七夕の夜、二人で見上げた星空
髪を綺麗にまとめた、浴衣姿の早瀬さんが目の前にいる……
私は思わず、瀬戸くんと離れて距離をとった。
いつものクールな表情だけど、メガネをはずした姿はいつもより大人っぽくて美人に見える。

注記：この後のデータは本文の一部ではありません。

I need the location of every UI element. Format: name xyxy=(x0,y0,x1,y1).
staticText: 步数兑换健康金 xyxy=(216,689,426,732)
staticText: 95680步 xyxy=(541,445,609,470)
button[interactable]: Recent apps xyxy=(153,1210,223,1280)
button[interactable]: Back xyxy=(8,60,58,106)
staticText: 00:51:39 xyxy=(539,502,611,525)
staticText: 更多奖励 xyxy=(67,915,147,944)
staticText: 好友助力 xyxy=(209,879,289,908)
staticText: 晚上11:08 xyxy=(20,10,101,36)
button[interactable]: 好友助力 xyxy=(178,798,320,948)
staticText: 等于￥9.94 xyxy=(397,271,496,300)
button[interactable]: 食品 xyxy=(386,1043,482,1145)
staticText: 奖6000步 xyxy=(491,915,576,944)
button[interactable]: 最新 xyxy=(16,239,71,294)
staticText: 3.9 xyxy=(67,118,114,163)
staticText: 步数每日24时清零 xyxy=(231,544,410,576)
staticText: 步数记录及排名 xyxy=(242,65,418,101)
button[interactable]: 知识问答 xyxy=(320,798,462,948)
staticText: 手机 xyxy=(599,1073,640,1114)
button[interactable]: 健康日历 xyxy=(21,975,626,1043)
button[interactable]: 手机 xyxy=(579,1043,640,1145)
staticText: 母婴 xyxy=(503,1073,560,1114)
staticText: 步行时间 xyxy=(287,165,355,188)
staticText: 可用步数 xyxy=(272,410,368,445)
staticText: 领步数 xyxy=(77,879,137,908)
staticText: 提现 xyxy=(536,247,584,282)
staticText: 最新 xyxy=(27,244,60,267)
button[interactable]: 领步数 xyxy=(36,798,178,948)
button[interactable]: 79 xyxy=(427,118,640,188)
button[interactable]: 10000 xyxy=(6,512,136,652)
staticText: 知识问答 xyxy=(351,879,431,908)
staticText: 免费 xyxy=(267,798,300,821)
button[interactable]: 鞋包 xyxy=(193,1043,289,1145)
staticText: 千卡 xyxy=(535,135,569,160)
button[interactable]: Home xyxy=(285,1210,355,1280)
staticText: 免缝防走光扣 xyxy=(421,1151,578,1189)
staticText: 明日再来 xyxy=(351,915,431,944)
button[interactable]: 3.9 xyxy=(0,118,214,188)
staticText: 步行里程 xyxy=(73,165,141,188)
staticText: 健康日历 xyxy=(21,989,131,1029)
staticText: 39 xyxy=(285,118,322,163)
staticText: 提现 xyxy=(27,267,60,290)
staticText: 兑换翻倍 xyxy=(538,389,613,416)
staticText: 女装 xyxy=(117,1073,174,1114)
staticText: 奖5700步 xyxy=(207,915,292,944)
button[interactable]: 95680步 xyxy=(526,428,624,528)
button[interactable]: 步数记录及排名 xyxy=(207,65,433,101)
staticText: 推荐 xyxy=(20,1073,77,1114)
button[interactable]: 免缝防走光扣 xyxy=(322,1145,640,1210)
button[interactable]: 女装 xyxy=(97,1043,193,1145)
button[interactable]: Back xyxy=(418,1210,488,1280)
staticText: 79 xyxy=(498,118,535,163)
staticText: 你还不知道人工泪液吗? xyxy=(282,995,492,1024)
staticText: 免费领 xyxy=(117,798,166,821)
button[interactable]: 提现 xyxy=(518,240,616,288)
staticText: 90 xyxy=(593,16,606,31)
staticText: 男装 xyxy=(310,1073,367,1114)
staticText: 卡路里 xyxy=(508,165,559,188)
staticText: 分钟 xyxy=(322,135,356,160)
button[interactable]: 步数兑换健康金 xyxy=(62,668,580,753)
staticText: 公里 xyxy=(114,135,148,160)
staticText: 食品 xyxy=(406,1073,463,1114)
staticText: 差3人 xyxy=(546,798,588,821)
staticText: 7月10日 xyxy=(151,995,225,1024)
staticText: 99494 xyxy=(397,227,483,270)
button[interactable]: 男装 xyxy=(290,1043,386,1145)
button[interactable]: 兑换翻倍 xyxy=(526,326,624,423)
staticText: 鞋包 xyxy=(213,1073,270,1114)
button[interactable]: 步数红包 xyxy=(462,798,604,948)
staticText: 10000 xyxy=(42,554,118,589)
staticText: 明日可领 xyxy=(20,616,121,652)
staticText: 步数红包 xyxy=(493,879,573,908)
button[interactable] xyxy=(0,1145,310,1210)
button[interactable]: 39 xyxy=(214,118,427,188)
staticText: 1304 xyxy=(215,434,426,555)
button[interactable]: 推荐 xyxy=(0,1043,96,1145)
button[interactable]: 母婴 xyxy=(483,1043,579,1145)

コンタクトレンズを付け、メイクをした顔の表情も見惚れてしまう。
「こんなところまで、しつこいな……」
「わたしがなんとかするから、つき合ってほしいの!彼氏になってよ!」
言い争いをする二人だけど、急展開すぎて私の頭は混乱してる。
「むりだって言ってるだろ、あきらめろ!」
「お兄ちゃんじゃダメなのよ、アナタと恋人になりたいの!」
「俺たちが兄妹になるのは、時間の問題だ……」
「嫌よそんなの、兄妹だったら結婚できない!アナタのことが好きなの、ずっと瀬戸先輩でいてよ!」
「悪いけど、俺はそのうち……名字が早瀬に変わるらしい……」
「もう、籍を入れてしまったの!」
「らしいぜ……」
「そうだったのね……」
私は黙って聞くことしかできない。
二人の関係は、だいたい理解できた。
早瀬さんと瀬戸くんは、どう頑張っても恋人同士の関係にはなれない……
その時、最後の連続花火が打ち上がった!
夜空一面が花火で覆い尽くされ、音も凄くて体に響く。
思わず見上げた連続花火に視線を奪われ、私と瀬戸くんは放心状態。
最後の大きな花火が打ち上がり、寂しいけど終了。